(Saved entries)
= = = =

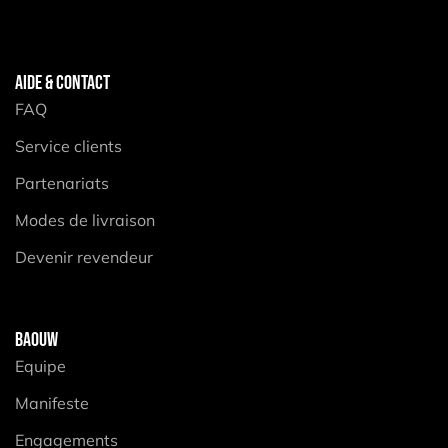
AIDE & CONTACT
FAQ
Service clients
Partenariats
Modes de livraison
Devenir revendeur
BAOUW
Equipe
Manifeste
Engagements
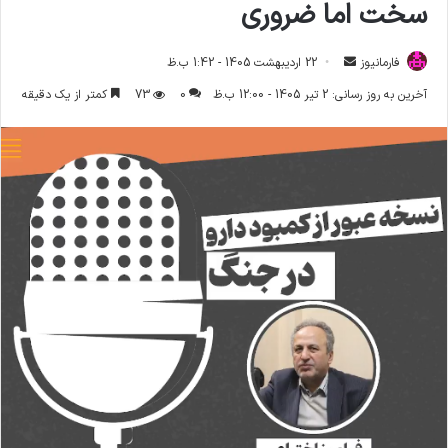
سخت اما ضروری
فارمانیوز
ا
22 اردیبهشت 1405 - 1:42 ب.ظ
ر
آخرین به روز رسانی: 2 تیر 1405 - 12:00 ب.ظ
0
73
کمتر از یک دقیقه
س
ا
ل
ا
ی
م
ی
ل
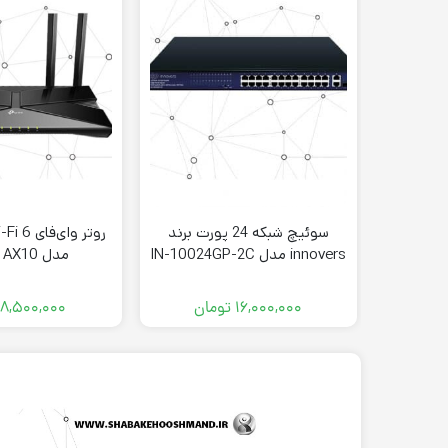
سوئیچ شبکه 24 پورت برند
innovers مدل IN-10024GP-2C
مدل Archer AX10
۱۶,۰۰۰,۰۰۰
تومان
۸,۵۰۰,۰۰۰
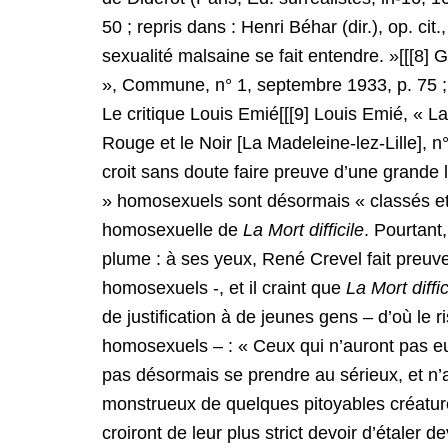
50 ; repris dans : Henri Béhar (dir.), op. cit
sexualité malsaine se fait entendre. »[[[8]
», Commune, n° 1, septembre 1933, p. 75 ; rep
Le critique Louis Emié[[[9] Louis Emié, « La
Rouge et le Noir [La Madeleine-lez-Lille], n° 
croit sans doute faire preuve d’une grande 
» homosexuels sont désormais « classés e
homosexuelle de
La Mort difficile
. Pourtant
plume : à ses yeux, René Crevel fait preuv
homosexuels -, et il craint que
La Mort diffic
de justification à de jeunes gens – d’où le 
homosexuels – : « Ceux qui n’auront pas eu 
pas désormais se prendre au sérieux, et n’
monstrueux de quelques pitoyables créatures 
croiront de leur plus strict devoir d’étaler 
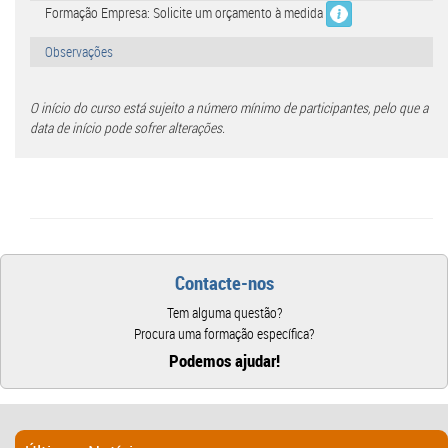
Formação Empresa: Solicite um orçamento à medida
Observações
O início do curso está sujeito a número mínimo de participantes, pelo que a
data de início pode sofrer alterações.
Contacte-nos
Tem alguma questão?
Procura uma formação específica?
Podemos ajudar!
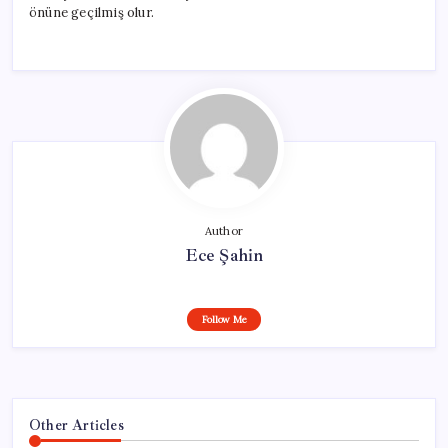
önüne geçilmiş olur.
Author
Ece Şahin
Follow Me
Other Articles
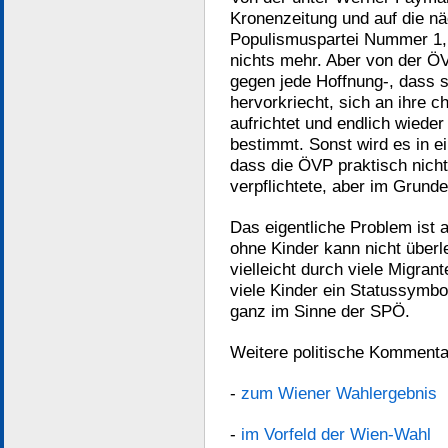
Kronenzeitung und auf die n
Populismuspartei Nummer 1, 
nichts mehr. Aber von der ÖVP
gegen jede Hoffnung-, dass 
hervorkriecht, sich an ihre c
aufrichtet und endlich wiede
bestimmt. Sonst wird es in e
dass die ÖVP praktisch nicht
verpflichtete, aber im Grunde
Das eigentliche Problem ist 
ohne Kinder kann nicht überl
vielleicht durch viele Migra
viele Kinder ein Statussymbol 
ganz im Sinne der SPÖ.
Weitere politische Kommenta
-
zum Wiener Wahlergebnis
-
im Vorfeld der Wien-Wahl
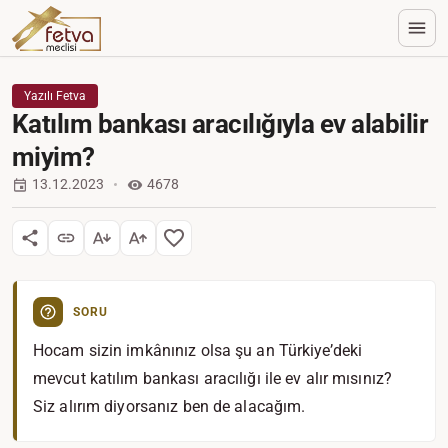
Yazılı Fetva
Katılım bankası aracılığıyla ev alabilir
miyim?
13.12.2023
4678
SORU
Hocam sizin imkânınız olsa şu an Türkiye’deki
mevcut katılım bankası aracılığı ile ev alır mısınız?
Siz alırım diyorsanız ben de alacağım.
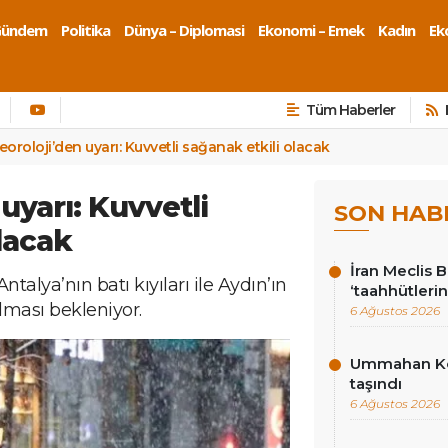
Gündem
Politika
Dünya – Diplomasi
Ekonomi – Emek
Kadın
Eko
Tüm Haberler
oroloji’den uyarı: Kuvvetli sağanak etkili olacak
uyarı: Kuvvetli
SON HAB
lacak
İran Meclis 
ntalya’nın batı kıyıları ile Aydın’ın
‘taahhütlerin
lması bekleniyor.
6 Ağustos 2026
Ummahan Kor
taşındı
6 Ağustos 2026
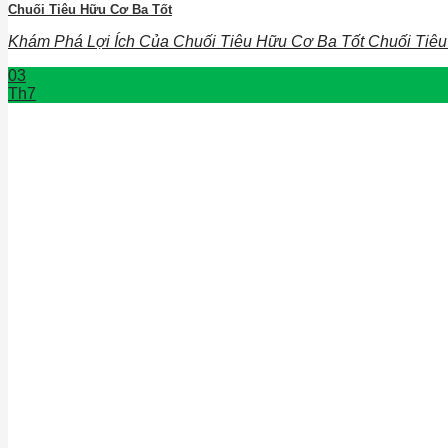
Chuối Tiêu Hữu Cơ Ba Tốt
Khám Phá Lợi Ích Của Chuối Tiêu Hữu Cơ Ba Tốt Chuối Tiêu 
03
Th7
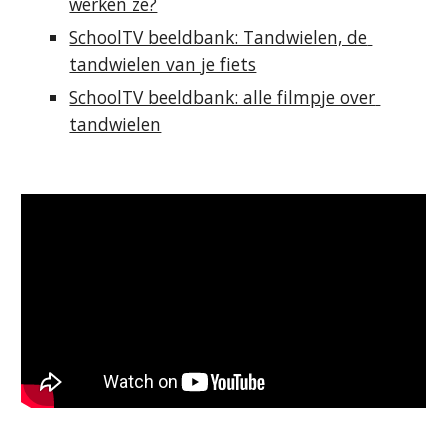
werken ze?
SchoolTV beeldbank: Tandwielen, de 
tandwielen van je fiets
SchoolTV beeldbank: alle filmpje over 
tandwielen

= = = =

**TASK DETAILS**: Please give the data again unaltered, leaving out any images.

**RESPONSE BOX**:
AIDE & CONTACT
FAQ
Service clients
Partenariats
Modes de livraison
Devenir revendeur
BAOUW
Equipe
Manifeste
Engagements
سخت اما ضروری
فارمانیوز
ا
22 اردیبهشت 1405 - 1:42 ب.ظ
ر
آخرین به روز رسانی: 2 تیر 1405 - 12:00 ب.ظ
0
73
کمتر از یک دقیقه
س
ا
ل
ا
ی
م
ی
ل
سوئیچ شبکه 24 پورت برند
innovers مدل IN-10024GP-2C
مدل Archer AX10
۱۶,۰۰۰,۰۰۰
تومان
۸,۵۰۰,۰۰۰
50 ; repris dans : Henri Béhar (dir.), op. cit
sexualité malsaine se fait entendre. »[[[8]
», Commune, n° 1, septembre 1933, p. 75 ; rep
Le critique Louis Emié[[[9] Louis Emié, « La
Rouge et le Noir [La Madeleine-lez-Lille], n° 
croit sans doute faire preuve d’une grande 
» homosexuels sont désormais « classés e
homosexuelle de
La Mort difficile
. Pourtant
plume : à ses yeux, René Crevel fait preuv
homosexuels -, et il craint que
La Mort diffic
de justification à de jeunes gens – d’où le 
homosexuels – : « Ceux qui n’auront pas eu 
pas désormais se prendre au sérieux, et n’
monstrueux de quelques pitoyables créatures 
croiront de leur plus strict devoir d’étaler 
Formação Empresa: Solicite um orçamento à medida
Observações
O início do curso está sujeito a número mínimo de participantes, pelo que a
data de início pode sofrer alterações.
Contacte-nos
Tem alguma questão?
Procura uma formação específica?
Podemos ajudar!
önüne geçilmiş olur.
Author
Ece Şahin
Follow Me
Other Articles
Kronenzeitung und auf die n
Populismuspartei Nummer 1, 
nichts mehr. Aber von der ÖVP
gegen jede Hoffnung-, dass 
hervorkriecht, sich an ihre c
aufrichtet und endlich wiede
bestimmt. Sonst wird es in e
dass die ÖVP praktisch nicht
verpflichtete, aber im Grunde
Das eigentliche Problem ist 
ohne Kinder kann nicht überl
vielleicht durch viele Migra
viele Kinder ein Statussymbol 
ganz im Sinne der SPÖ.
Weitere politische Kommenta
-
zum Wiener Wahlergebnis
-
im Vorfeld der Wien-Wahl
Yazılı Fetva
Katılım bankası aracılığıyla ev alabilir
miyim?
13.12.2023
4678
SORU
Hocam sizin imkânınız olsa şu an Türkiye’deki
mevcut katılım bankası aracılığı ile ev alır mısınız?
Siz alırım diyorsanız ben de alacağım.
Gündem
Politika
Dünya – Diplomasi
Ekonomi – Emek
Kadın
Eko
Tüm Haberler
oroloji’den uyarı: Kuvvetli sağanak etkili olacak
uyarı: Kuvvetli
SON HAB
lacak
İran Meclis 
ntalya’nın batı kıyıları ile Aydın’ın
‘taahhütlerin
lması bekleniyor.
6 Ağustos 2026
Ummahan Kor
taşındı
6 Ağustos 2026
Chuối Tiêu Hữu Cơ Ba Tốt
Khám Phá Lợi Ích Của Chuối Tiêu Hữu Cơ Ba Tốt Chuối Tiêu 
03
Th7
werken ze?
SchoolTV beeldbank: Tandwielen, de 
tandwielen van je fiets
SchoolTV beeldbank: alle filmpje over 
tandwielen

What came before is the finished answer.